The largest prize in reducing emissions would be CCS, with existing or near commercial technologies able to capture upwards of 90 per cent of CO2 emissions from in situ operations (boilers and cogeneration units), resulting in an overall 75 per cent improvement (after factoring in increased energy needs). But while the ability of CCS to reduce emissions “is likely to be larger than what is expected to be attainable with other technologies,” it comes at a much higher cost, and complexity, with costs ranging from $75–$200 per tonne of CO2 avoided. Besides cost, other barriers include lack of suitable geological storage sites in the oilsands region as well as pipeline access and space constraints.

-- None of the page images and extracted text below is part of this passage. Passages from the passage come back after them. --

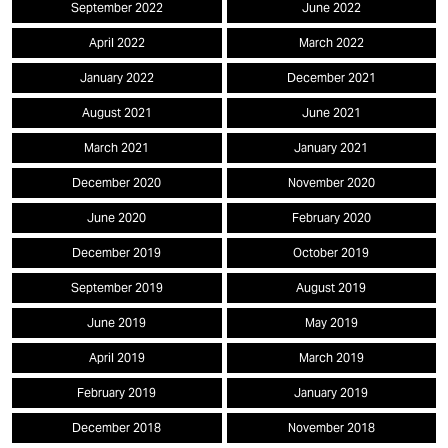
September 2022
June 2022
April 2022
March 2022
January 2022
December 2021
August 2021
June 2021
March 2021
January 2021
December 2020
November 2020
June 2020
February 2020
December 2019
October 2019
September 2019
August 2019
June 2019
May 2019
April 2019
March 2019
February 2019
January 2019
December 2018
November 2018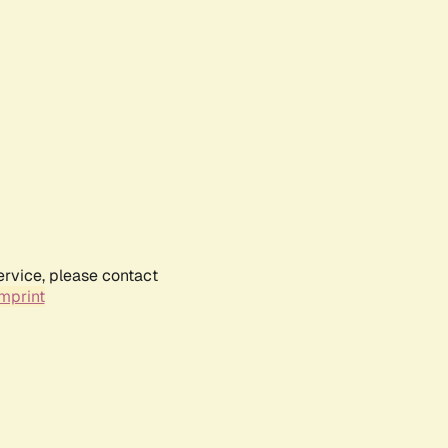
ervice, please contact
mprint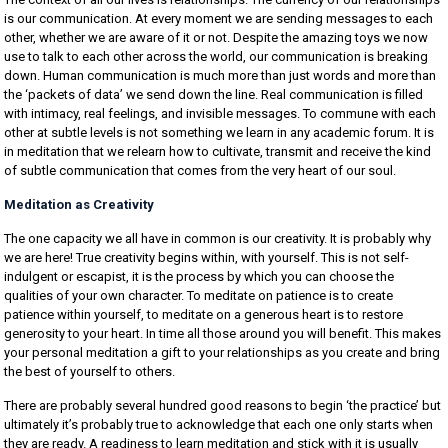
is our communication. At every moment we are sending messages to each
other, whether we are aware of it or not. Despite the amazing toys we now
use to talk to each other across the world, our communication is breaking
down. Human communication is much more than just words and more than
the ‘packets of data’ we send down the line. Real communication is filled
with intimacy, real feelings, and invisible messages. To commune with each
other at subtle levels is not something we learn in any academic forum. It is
in meditation that we relearn how to cultivate, transmit and receive the kind
of subtle communication that comes from the very heart of our soul.
Meditation as Creativity
The one capacity we all have in common is our creativity. It is probably why
we are here! True creativity begins within, with yourself. This is not self-
indulgent or escapist, it is the process by which you can choose the
qualities of your own character. To meditate on patience is to create
patience within yourself, to meditate on a generous heart is to restore
generosity to your heart. In time all those around you will benefit. This makes
your personal meditation a gift to your relationships as you create and bring
the best of yourself to others.
There are probably several hundred good reasons to begin ‘the practice’ but
ultimately it’s probably true to acknowledge that each one only starts when
they are ready. A readiness to learn meditation and stick with it is usually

In bitumen mining and extraction operations, a more mature technology activity where the hot process-water needs are responsible for about half the energy consumed, energy efficiency projects identified could reduce GHG emissions by seven per cent, while new technology gains offer up to 30 per cent reduction.
Of a number of technology improvements examined, the study found the top ideas for improving energy efficiency were developing hybrid/electrical drive systems for heavy haulers, surfactant injection in the extraction process, improved ore analyzers and improved water separation from bitumen.
The road map also found the potential of integrating new in situ and extraction facilities with cogeneration can reduce GHG intensity of production five per cent. As well, integrating low-level waste-heat sources from upgraders or power generation with mining and extraction can reduce extraction GHG intensity 30–50 per cent, though the study notes most existing mining and extraction facilities already have a high degree of integration using waste heat.